Considering the low and volatile oil and gas prices, cost reductions are an impending challenge in the oil and gas industry. For example, offshore pipelines constitute approximately 12% of total CAPEX and potentially 30% of the total OPEX of the entire offshore field development cost. Workforce shortages and manual engineering processes have a high cost impact due to the excessive time to optimize pipeline design, construction, and operation for a robust and efficient system. If the design phase takes excessive time, it is difficult to optimize cost for CAPEX and OPEX while managing risks, with the added complexity of price uncertainties in the market due to unforeseen geopolitical instability. The objective of this paper is to present an artificial intelligence and automation driven pipeline engineering computation system for performing pipeline design and integrity engineering that can save substantial engineering time with a better and optimized design that can accommodate to crude price uncertainty.
A comprehensive computational framework is utilized for pipeline conceptual/preliminary, FEED and operational integrity analysis. The digital computational framework is equipped with a distributed data intake, a robotics process automation, and a predictive analytics computation system. A self-service 3D digital twin creator is utilized to operate from the front end and receiving intelligence from the analysis. The automated design engineering engine is utilized to perform and create ready reports for conceptual/preliminary and FEED/Detail design of a subsea pipeline system. A predictive analytics computation system is utilized to perform pipeline operational integrity using in-line-inspection data and life prediction.

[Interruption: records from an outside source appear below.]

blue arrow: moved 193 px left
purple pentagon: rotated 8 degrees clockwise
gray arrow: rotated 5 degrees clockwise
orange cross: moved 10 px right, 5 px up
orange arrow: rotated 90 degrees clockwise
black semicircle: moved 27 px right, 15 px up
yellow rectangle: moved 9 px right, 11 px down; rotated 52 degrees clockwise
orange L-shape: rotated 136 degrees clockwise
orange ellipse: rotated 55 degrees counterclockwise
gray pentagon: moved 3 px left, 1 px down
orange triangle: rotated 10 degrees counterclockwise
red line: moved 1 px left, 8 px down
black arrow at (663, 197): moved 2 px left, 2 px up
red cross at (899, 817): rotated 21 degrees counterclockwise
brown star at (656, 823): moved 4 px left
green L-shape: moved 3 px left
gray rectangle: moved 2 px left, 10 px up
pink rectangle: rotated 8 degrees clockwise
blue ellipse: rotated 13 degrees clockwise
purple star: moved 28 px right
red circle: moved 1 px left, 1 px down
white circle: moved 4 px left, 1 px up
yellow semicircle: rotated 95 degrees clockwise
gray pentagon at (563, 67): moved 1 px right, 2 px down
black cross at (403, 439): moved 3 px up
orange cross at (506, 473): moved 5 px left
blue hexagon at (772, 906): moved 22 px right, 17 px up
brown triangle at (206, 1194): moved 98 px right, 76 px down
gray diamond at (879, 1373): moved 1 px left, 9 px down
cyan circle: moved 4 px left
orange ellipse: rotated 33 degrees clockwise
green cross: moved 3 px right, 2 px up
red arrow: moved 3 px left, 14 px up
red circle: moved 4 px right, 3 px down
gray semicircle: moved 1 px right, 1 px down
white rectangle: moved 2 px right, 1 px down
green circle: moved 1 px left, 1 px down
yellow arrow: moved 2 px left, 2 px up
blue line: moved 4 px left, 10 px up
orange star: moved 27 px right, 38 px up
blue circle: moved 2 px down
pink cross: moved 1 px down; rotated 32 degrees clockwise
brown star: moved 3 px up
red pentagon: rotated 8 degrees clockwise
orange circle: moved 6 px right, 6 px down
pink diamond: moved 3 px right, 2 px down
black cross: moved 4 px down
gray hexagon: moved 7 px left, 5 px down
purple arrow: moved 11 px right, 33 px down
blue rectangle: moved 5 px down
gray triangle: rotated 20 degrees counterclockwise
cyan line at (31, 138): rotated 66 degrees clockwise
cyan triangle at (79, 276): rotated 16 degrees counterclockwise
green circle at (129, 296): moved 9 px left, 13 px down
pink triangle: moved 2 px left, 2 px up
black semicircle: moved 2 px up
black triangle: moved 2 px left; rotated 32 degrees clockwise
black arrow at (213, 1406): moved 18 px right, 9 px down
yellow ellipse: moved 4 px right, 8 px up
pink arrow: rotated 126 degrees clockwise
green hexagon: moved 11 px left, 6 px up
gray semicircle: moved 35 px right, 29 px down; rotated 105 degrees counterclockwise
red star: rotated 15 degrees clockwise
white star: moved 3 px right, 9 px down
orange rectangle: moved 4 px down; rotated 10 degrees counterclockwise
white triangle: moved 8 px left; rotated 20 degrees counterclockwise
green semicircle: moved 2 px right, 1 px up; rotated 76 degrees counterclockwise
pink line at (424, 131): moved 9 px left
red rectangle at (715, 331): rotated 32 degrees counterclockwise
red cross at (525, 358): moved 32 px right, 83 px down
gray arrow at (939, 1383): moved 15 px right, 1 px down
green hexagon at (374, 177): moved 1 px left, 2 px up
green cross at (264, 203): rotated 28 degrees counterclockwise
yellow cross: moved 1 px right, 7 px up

The computational system was tested for a subsea flowline conceptual, FEED level design (i.e. pipeline thermo-mechanical and on-bottom-roughness FEA analysis) and thermomechanical structural integrity during the operational phase. The design time was substantially lower than the traditional manual pipeline design suggested a saving as much as 80% of the engineering time. The computation engine was also tested to conduct pipeline integrity using machine learning from direct in-line-inspection data. The flexibility and scalability of the computational framework allow incorporation of any organization's existing pipeline data and engineering process.
The significant saving in the engineering time should be able to reduce contingency in hedging due to the price uncertainty. The novel computational framework is made available online offers real-time on-demand analytics for instant intelligence for making decisions for both in design and in operational phases. Reusing of all engineering efforts over the life of the pipeline or for other projects is another possibility offered by the cloud-based computational framework.